■ **Provided material**

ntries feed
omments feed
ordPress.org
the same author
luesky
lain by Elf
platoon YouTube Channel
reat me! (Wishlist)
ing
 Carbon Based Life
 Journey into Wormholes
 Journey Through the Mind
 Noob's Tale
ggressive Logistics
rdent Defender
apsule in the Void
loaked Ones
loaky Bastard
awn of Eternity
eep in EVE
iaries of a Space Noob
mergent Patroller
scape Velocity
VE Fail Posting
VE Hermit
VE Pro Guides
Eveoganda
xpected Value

--

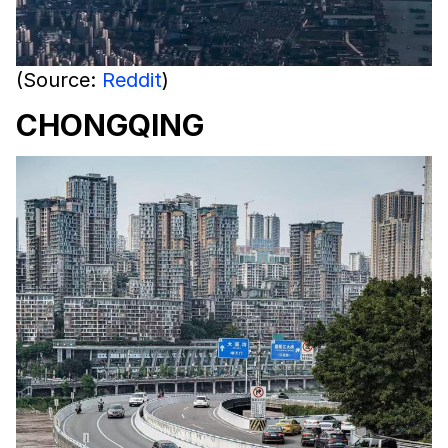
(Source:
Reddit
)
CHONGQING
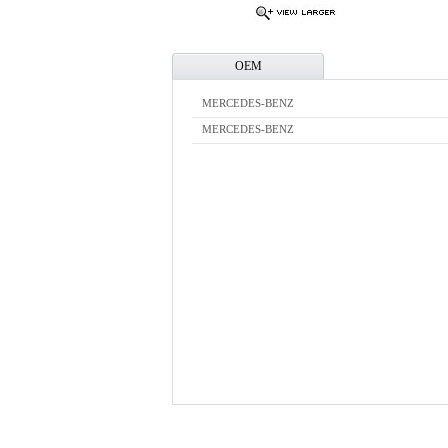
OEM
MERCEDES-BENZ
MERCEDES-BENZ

...

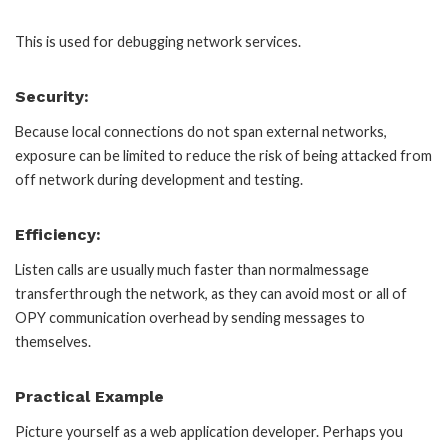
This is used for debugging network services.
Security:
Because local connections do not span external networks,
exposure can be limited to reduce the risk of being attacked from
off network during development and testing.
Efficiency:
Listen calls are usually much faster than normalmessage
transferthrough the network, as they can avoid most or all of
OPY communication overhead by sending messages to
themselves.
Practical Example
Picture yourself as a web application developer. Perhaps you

■ **Assignment**
Please reproduce exactly the lines in the listing above from the one containing "Journey Through the Mind" through the one containing "xpected Value", both included, and nothing more.

■ **Answer to the exercise**
 Journey Through the Mind
 Noob's Tale
ggressive Logistics
rdent Defender
apsule in the Void
loaked Ones
loaky Bastard
awn of Eternity
eep in EVE
iaries of a Space Noob
mergent Patroller
scape Velocity
VE Fail Posting
VE Hermit
VE Pro Guides
Eveoganda
xpected Value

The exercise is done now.